It was a gorgeous meal, an expensive meal, and I learned something new, to me at least. Less than a week ago Donna Campbell and I happened to be in the Park District of North Hills, a Raleigh neighborhood that feels more like Alexandria, Virginia these days--high rise, high-end housing, glittering office buildings, a torrent of March wind weaving through concrete corridors, walls glowing golden at sunset. Every other storefront seemed to be a new restaurant. Five o’clock dog walkers and fast moving couples were already on the sidewalks, some heading to the gym, others to one of the many corner bars.
We’d read about the “modern Indian” fare at a restaurant called Tamasha, a word which means show or a spectacle in Hindi. Just one year into this venture, Bhavin Chhatwani has been named a James Beard semifinalist in the category of Emerging Chef. So with fingers crossed, we called in a reservation and soon snagged a cushy booth. The restaurant is gilded, small, and elegant. They even have a dress code.

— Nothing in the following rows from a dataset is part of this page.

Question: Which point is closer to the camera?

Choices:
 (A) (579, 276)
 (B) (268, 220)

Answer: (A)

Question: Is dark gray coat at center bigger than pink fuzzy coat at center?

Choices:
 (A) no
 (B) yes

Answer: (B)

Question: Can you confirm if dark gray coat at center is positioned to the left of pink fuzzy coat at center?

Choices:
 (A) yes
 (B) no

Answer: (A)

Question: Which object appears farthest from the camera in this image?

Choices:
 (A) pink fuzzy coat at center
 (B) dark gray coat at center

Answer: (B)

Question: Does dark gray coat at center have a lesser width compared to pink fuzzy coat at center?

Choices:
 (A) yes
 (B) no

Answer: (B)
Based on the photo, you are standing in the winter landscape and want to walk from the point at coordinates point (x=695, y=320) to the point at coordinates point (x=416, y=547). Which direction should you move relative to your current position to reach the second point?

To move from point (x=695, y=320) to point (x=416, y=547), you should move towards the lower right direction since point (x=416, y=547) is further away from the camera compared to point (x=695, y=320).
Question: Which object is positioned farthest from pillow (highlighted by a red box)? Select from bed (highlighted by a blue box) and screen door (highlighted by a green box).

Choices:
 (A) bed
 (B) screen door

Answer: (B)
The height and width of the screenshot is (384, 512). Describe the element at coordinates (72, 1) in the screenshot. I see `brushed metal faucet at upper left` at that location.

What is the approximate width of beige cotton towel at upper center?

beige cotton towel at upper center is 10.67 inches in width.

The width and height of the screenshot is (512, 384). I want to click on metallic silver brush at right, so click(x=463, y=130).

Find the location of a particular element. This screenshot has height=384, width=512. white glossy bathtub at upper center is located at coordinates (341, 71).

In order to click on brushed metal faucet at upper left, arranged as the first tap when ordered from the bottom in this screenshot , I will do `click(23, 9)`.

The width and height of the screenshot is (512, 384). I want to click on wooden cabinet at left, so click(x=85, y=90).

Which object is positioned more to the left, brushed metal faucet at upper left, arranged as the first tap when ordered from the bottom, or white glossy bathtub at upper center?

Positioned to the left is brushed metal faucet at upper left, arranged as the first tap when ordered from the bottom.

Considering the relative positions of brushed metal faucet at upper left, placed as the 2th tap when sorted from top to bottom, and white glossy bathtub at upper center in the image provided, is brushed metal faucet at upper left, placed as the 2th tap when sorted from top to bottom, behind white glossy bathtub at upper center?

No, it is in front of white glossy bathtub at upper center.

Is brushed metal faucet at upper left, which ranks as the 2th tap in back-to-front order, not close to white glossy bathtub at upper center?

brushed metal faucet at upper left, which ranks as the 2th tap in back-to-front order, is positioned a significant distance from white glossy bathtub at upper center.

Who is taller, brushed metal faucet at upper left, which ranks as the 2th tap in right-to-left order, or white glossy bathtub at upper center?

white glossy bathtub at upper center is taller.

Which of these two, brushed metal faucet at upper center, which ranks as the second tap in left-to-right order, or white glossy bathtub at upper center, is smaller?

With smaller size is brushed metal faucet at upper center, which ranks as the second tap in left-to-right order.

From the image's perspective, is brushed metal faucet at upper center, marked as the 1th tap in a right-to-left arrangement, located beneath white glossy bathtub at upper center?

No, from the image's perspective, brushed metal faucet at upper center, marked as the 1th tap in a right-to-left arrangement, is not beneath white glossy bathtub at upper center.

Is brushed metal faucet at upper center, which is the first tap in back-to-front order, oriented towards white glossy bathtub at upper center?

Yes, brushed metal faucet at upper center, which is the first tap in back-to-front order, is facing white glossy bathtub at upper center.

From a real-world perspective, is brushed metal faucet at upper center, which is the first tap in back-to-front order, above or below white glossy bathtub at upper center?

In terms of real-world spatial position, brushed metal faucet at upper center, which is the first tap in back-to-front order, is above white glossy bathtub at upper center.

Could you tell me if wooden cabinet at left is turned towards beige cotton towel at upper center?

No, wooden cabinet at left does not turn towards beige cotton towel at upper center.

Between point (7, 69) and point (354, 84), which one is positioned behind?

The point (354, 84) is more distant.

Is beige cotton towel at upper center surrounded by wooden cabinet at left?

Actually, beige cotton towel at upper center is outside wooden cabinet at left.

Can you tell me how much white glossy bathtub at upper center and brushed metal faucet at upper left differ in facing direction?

We started with the Crispy Okra and Tuk Aloo Chaat—a flash-fried tower of mandolined okra strips studded with pomegranate seeds and fluffed rice. Underneath, tastes of tamarind and mint swirled atop a foundation of roasted potatoes. Fabulous finger food.
Next, we tried the Collard Green Tidaali Dal (how could we not?) made with three different lentil varieties and served with simple pancakes. Amazing.
Then we shared the tender yellow tail snapper, oh-so-slow cooked in a sauce of green mango, coconut milk, curry leaves, and grapefruit festooned on a bed of Swiss chard. I never had better snapper ever--a subtle collaboration of flavors.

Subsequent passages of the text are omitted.